When talking about the group’s objectives and vision, Tony O’Connor, who runs this Junior Landcare group in his five acre property, in Mount Martha, Victoria said, “We want the kids to grow into balanced, respectful, and caring young adults who can inspire and lead others to appreciate and draw on the richness of the natural world around them.”
During the first and second school terms this year, Junior Landcarers from this group learned “in the bush” first aid and animal care from volunteer paramedics, built boardwalks, learned to grow food gardens, learned about different species of birds, and worked in the orchard all the while learning about the environment, biodiversity and conservation.
One of the projects the children were most excited to get involved in was creating wicking garden beds. This was a fun project for the Junior Landcarers to learn how to grow food while saving water.
What are wicking gardens?
Wicking gardens are beds with a water reservoir at the base. When watering the plants, water is added directly into the water reservoir until it reaches the overflow level leaving no risk of overwatering. Top soil on the bed will remain fairly dry due to the soil below retaining the moisture.
In wicking garden beds the water is drawn by plants through capillary action; the small pores of the soil act as capillaries, allowing the water to be drawn upwards from the reservoir into the soil above.
The soil nutrients stay in the garden as they are not washed away by top watering. It also reduces the loss of water due to evaporation. The downflow of water is interrupted causing the water to reside in the soil for an extended amount of time.

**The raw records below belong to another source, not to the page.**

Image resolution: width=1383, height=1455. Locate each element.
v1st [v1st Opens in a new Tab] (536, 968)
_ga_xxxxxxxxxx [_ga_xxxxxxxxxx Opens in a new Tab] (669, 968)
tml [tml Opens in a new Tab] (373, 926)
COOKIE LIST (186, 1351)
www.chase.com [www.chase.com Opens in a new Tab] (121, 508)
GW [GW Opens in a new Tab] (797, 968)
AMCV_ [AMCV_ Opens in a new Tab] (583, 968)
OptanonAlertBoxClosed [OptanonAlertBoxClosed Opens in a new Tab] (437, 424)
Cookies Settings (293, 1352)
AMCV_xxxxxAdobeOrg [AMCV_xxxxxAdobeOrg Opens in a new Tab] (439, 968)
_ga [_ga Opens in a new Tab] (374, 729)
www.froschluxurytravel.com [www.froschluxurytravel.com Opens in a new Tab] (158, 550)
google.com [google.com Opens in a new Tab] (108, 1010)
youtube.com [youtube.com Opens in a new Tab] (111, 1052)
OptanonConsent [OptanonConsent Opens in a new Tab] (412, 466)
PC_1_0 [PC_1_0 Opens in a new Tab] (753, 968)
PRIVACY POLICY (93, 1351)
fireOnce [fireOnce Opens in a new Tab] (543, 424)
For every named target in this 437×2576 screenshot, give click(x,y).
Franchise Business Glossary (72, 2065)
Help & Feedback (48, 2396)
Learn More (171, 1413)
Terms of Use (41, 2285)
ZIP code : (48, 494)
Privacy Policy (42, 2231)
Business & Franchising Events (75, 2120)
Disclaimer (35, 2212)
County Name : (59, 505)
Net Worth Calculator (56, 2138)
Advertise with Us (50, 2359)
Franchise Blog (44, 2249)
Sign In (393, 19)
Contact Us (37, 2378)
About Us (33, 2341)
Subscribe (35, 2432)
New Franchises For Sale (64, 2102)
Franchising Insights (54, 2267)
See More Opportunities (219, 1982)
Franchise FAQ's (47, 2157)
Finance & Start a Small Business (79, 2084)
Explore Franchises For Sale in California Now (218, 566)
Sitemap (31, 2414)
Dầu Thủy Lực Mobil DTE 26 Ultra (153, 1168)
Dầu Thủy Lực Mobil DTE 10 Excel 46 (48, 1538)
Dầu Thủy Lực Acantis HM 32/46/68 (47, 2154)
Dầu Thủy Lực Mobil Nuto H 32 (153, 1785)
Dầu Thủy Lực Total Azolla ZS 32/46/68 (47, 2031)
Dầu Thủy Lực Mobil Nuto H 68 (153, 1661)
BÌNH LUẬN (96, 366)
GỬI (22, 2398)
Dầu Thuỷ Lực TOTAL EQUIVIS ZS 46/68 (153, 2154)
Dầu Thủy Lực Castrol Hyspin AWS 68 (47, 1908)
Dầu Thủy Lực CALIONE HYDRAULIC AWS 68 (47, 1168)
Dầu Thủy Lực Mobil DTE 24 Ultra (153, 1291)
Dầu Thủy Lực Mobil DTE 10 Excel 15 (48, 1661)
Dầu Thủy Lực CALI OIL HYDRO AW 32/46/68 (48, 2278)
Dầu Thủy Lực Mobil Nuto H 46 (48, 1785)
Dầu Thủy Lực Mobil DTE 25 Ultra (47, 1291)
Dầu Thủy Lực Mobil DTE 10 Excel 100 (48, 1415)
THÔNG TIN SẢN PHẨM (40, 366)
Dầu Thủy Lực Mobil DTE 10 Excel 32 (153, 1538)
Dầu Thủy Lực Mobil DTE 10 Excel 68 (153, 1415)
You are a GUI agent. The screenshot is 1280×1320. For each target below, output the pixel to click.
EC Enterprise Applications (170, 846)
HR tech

The wicking garden is composed of three distinct zones from the bottom up:
1. The water reservoir
2. The zone of saturation
3. The zone of root growth.
Wicking gardens reduce water consumption up to 90% compared to ordinary raised garden beds. The beds can be left unattended for extended periods of time without any risk of damage to plants. They are perfect for young gardeners and busy lifestyles.
Each week Tony’s Junior Landcare will host a community lunch for hard working little villagers. Activities planned for this term include, learning more about local wildlife, providing habitats for vulnerable species, worm farming, composting and making charcoal for turning into biochar for the gardens.